CYPRUS’ recent credit rating cut triggered a drop in the value at which Cypriot bonds are traded, Marios Demetriades, head fund manager at Bank of Piraeus in Nicosia said.
Cyprus’s 10 bond which was traded at 98.553 euros on November 15, fell to a low of 91.234 euros a month later before recovering to 93.155 euros on Wednesday January 4. The value of the 10-year bond peaked on August 20 at 106.374 euros.
“The spreads of the Cypriot bonds, which are the additional yield an investor wants to hold a Cypriot bond instead of a similar German security, started to rise after the Republic of Cyprus’s credit rating was downgraded by Standard & Poor’s,” Demetriades told the Sunday Mail.
The international credit rating agency cut on November 16 the island’s long-term credit rating by one notch to A, citing the vulnerabilities of the Cypriot financial system and contingent fiscal risks.
The extra yield an investor demanded for holding a five-year Cypriot bond instead of a similar German bond was 3.24 per cent on January 4, while in the case of the 10-year bond it was 2.72 per cent, Demetriades said. By comparison, respective Portuguese spreads were 3.92 per cent and 3.71 per cent, while in the case of Slovakia, they were a mere 1.35 per cent and 1.18 per cent, he added.
“The increase is related to one affecting economies of the eurozone periphery,” the Bank of Piraeus fund manager added. “As trading volume for Cypriot bonds is low, a transaction may result in a drop in price which results in an increase of the yield. Cypriot bonds are usually held to maturity as a result.”
For Cyprus it is important to regain its credibility by effectively doing its fiscal consolidation homework to convince financial markets, he added.
Finance Minister Charilaos Stavrakis expects Cyprus’s fiscal deficit for 2010 to have narrowed to 5.5 per cent of gross domestic product from 6.1 per cent in 2009. On December 22, he said it will further drop to 3.8 per cent this year.
“Ireland and Greece took more drastic measures than Cyprus but were unable to convince,” the Piraeus Bank fund manager said.
In the case of Greece, the extra yield an investor wanted on January 4 to hold a Greek five-year bond instead of a German was 12.08 per cent while the Irish spread was 6.30 per cent.
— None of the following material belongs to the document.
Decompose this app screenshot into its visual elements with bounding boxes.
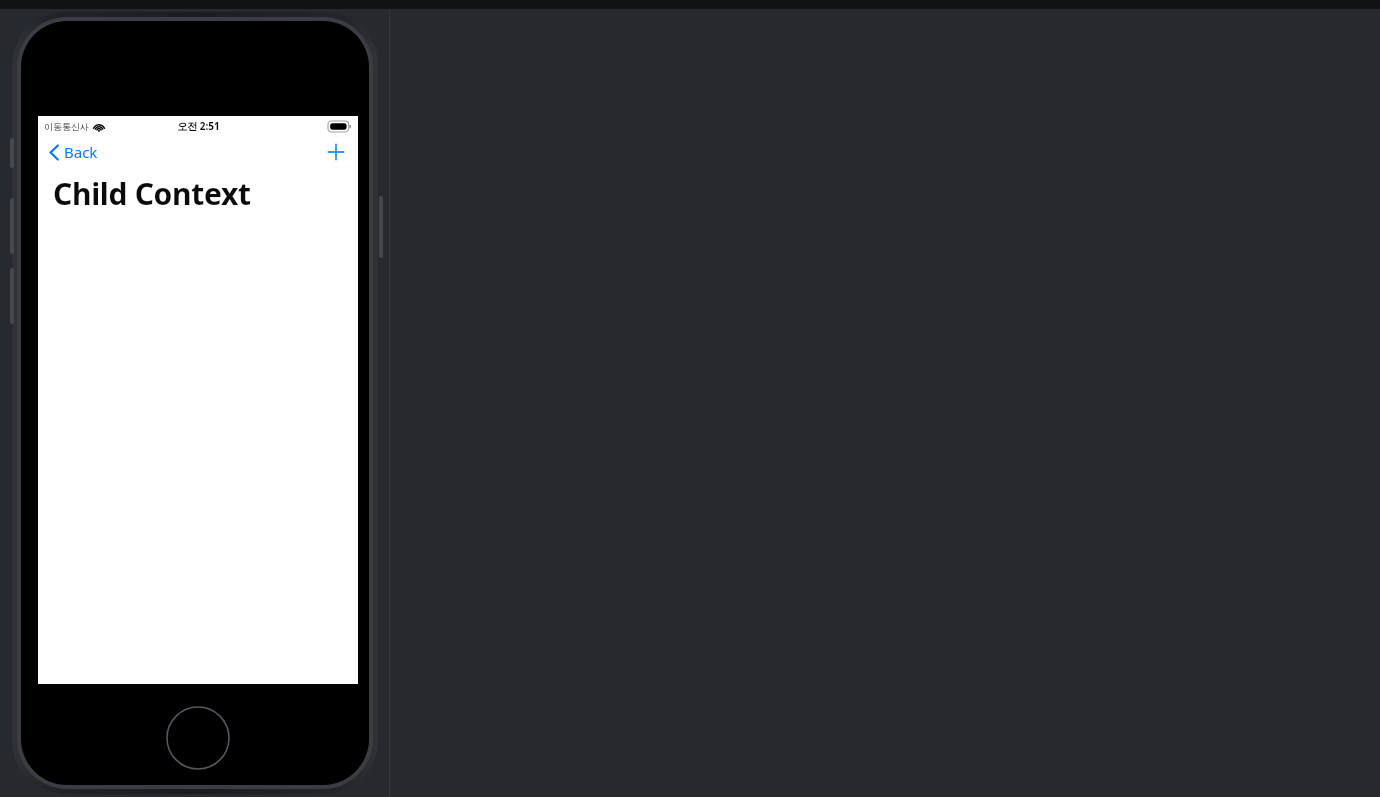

This demonstrates that markets are concerned, Demetriades continued, that “Greece will not be able to compete adequately against other eurozone economies”.
Cyprus saw its economy recover at a pace of 0.5 per cent last year after it contracted 1.7 per cent in 2009. It may have to get used to lower growth rates in the future, and must expect it will affect its fiscal situation, he continued. “We should expect that revenue will no longer rise at the same pace as in previous years”.
Finance Minister Charilaos Stavrakis expects the economy to grow 1.5 per cent this year and state revenue to increase by five per cent, boosted by newly-introduced taxes as well a three-per cent inflation rate.
Central Bank governor Athanasios Orphanides has warned repeatedly that inflationary pressures hurt the ability of Cypriot products to compete against those of other euro area countries.
“This makes a new economic development model for Cyprus necessary,” Marios Demetriades said.
“For the debt crisis to be overcome, euro area countries must start consolidating their budgets and bring their public debt under control. In the case of Cyprus, our island must start achieving fiscal surpluses but this is not possible without any structural reforms”.
Cyprus’ public debt, excluding the government’s debt to the Social Insurance Fund, was 61 per cent last year. The debt to the Social Insurance Fund was last year around seven billion euros, which translates to roughly 40 per cent.